What this task involves: Your output should be the lines below from the one with "радует глаз при просмотре. Желаю" through the one with "BLACK SABBATH –", copied exactly, pictures excluded.

Records for the exercise:
○ ○ ○ ○ ○ ○ ○
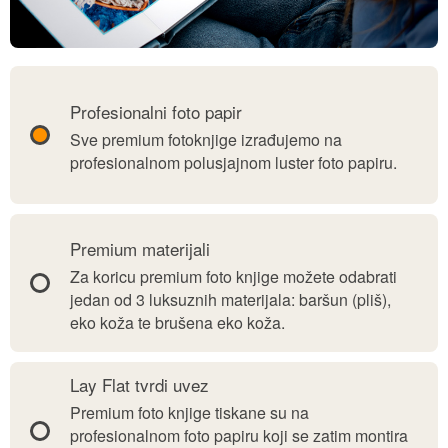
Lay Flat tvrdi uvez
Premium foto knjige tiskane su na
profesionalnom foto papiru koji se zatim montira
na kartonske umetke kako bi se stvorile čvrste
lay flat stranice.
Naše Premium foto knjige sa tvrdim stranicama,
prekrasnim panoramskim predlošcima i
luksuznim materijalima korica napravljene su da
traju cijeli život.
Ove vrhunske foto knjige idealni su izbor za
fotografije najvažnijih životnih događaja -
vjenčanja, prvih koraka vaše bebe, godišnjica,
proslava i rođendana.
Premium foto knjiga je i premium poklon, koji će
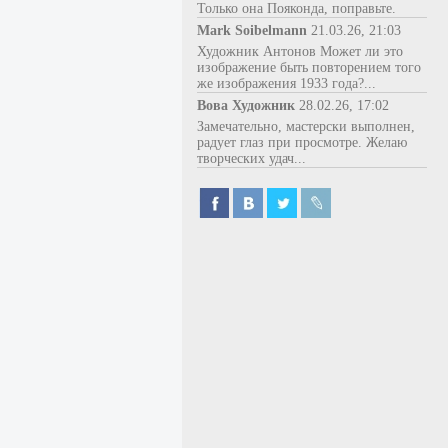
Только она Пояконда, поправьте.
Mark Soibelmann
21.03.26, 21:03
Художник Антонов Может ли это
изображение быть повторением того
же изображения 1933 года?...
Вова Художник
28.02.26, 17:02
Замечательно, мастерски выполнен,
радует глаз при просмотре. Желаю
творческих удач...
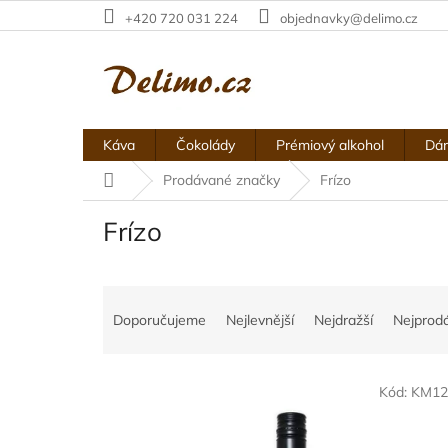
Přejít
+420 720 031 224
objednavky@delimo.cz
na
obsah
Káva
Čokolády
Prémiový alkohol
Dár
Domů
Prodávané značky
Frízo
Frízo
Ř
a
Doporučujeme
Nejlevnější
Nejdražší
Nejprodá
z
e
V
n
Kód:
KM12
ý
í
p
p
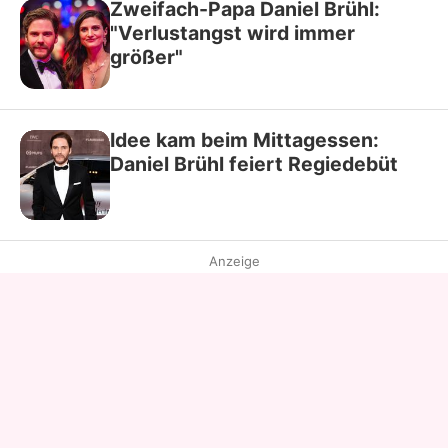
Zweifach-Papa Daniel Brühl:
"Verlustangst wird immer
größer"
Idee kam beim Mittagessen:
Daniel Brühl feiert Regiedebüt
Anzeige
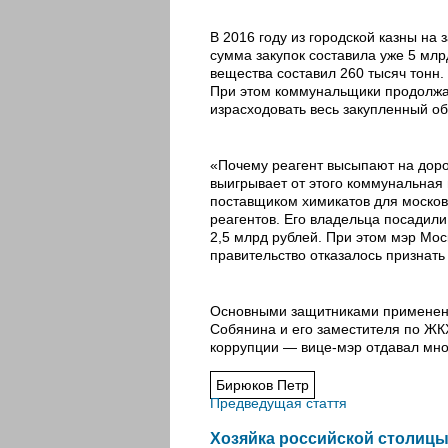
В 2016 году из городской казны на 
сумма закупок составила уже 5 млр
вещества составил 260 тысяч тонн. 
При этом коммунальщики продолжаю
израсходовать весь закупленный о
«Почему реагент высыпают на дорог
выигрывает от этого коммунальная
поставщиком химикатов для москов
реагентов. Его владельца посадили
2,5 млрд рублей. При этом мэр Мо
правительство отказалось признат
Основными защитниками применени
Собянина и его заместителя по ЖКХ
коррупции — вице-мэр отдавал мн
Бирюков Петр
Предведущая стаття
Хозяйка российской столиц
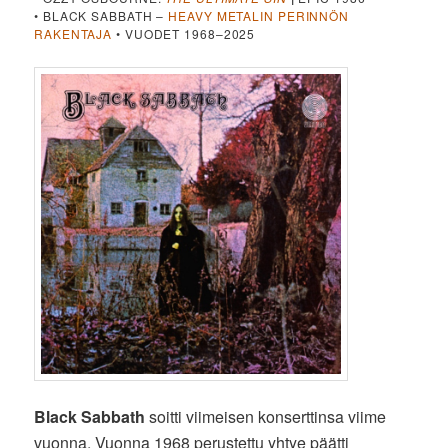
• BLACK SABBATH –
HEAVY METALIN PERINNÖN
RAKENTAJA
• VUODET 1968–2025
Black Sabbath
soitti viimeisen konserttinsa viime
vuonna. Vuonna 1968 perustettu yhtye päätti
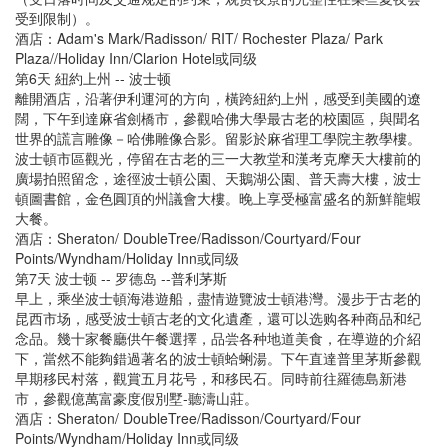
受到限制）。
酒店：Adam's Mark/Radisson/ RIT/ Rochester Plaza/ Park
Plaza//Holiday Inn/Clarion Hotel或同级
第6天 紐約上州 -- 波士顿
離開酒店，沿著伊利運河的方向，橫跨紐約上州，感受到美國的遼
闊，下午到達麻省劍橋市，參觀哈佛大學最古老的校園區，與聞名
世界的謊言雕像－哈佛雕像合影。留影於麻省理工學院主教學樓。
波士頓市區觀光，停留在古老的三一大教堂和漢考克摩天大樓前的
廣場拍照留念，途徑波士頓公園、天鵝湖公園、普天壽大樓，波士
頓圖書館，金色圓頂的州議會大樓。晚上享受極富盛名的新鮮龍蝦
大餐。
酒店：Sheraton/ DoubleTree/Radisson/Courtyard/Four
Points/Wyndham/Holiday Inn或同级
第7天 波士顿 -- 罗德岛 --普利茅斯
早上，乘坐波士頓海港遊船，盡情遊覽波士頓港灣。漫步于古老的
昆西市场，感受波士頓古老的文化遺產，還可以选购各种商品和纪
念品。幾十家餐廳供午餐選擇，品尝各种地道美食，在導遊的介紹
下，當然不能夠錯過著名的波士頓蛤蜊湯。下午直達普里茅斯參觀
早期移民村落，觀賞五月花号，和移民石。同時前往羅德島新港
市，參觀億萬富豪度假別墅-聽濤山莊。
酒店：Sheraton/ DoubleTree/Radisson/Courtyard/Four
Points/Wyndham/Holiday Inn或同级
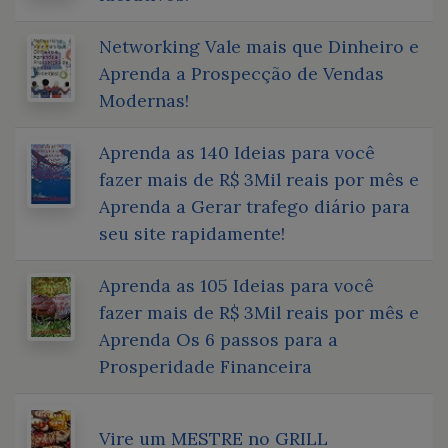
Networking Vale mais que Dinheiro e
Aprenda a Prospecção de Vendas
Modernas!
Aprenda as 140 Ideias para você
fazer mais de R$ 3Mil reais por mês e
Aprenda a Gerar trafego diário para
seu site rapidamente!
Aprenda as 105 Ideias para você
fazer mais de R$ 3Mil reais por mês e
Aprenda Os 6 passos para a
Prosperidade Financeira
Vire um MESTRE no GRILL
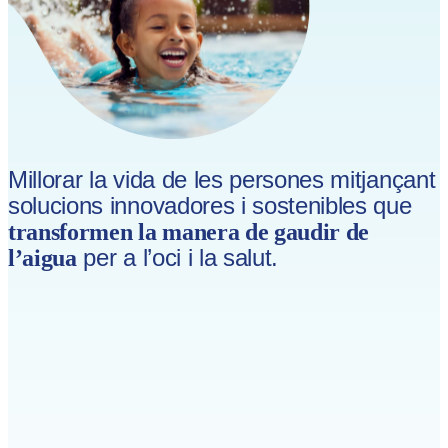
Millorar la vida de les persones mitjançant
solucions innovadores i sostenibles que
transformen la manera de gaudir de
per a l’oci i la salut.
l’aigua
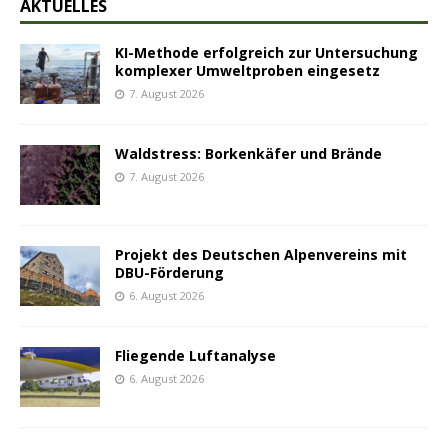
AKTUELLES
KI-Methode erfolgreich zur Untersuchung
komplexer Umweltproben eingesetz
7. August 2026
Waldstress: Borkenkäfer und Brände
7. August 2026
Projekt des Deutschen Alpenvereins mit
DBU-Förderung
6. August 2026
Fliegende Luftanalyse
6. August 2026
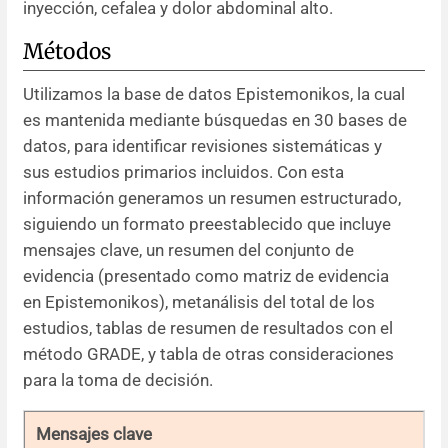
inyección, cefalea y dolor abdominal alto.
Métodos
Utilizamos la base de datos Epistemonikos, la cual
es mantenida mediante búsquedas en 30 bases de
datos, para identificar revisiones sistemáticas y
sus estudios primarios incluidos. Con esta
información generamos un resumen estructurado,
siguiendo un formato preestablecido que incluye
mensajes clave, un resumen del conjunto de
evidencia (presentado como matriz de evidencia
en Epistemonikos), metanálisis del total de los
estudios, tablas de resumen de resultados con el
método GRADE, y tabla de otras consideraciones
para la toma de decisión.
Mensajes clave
○ ○ ○ ○ ○ ○ ○
The answer:
радует глаз при просмотре. Желаю
творческих удач...
Přejít
+420 720 031 224
objednavky@delimo.cz
na
obsah
Káva
Čokolády
Prémiový alkohol
Dár
Domů
Prodávané značky
Frízo
Frízo
Ř
a
Doporučujeme
Nejlevnější
Nejdražší
Nejprodá
z
e
V
n
Kód:
KM12
ý
í
p
p
Zweifach-Papa Daniel Brühl:
"Verlustangst wird immer
größer"
Idee kam beim Mittagessen:
Daniel Brühl feiert Regiedebüt
Anzeige
В 2016 году из городской казны на 
сумма закупок составила уже 5 млр
вещества составил 260 тысяч тонн. 
При этом коммунальщики продолжаю
израсходовать весь закупленный о
«Почему реагент высыпают на дорог
выигрывает от этого коммунальная
поставщиком химикатов для москов
реагентов. Его владельца посадили
2,5 млрд рублей. При этом мэр Мо
правительство отказалось признат
Основными защитниками применени
Собянина и его заместителя по ЖКХ
коррупции — вице-мэр отдавал мн
Бирюков Петр
Предведущая стаття
Хозяйка российской столиц
• BLACK SABBATH –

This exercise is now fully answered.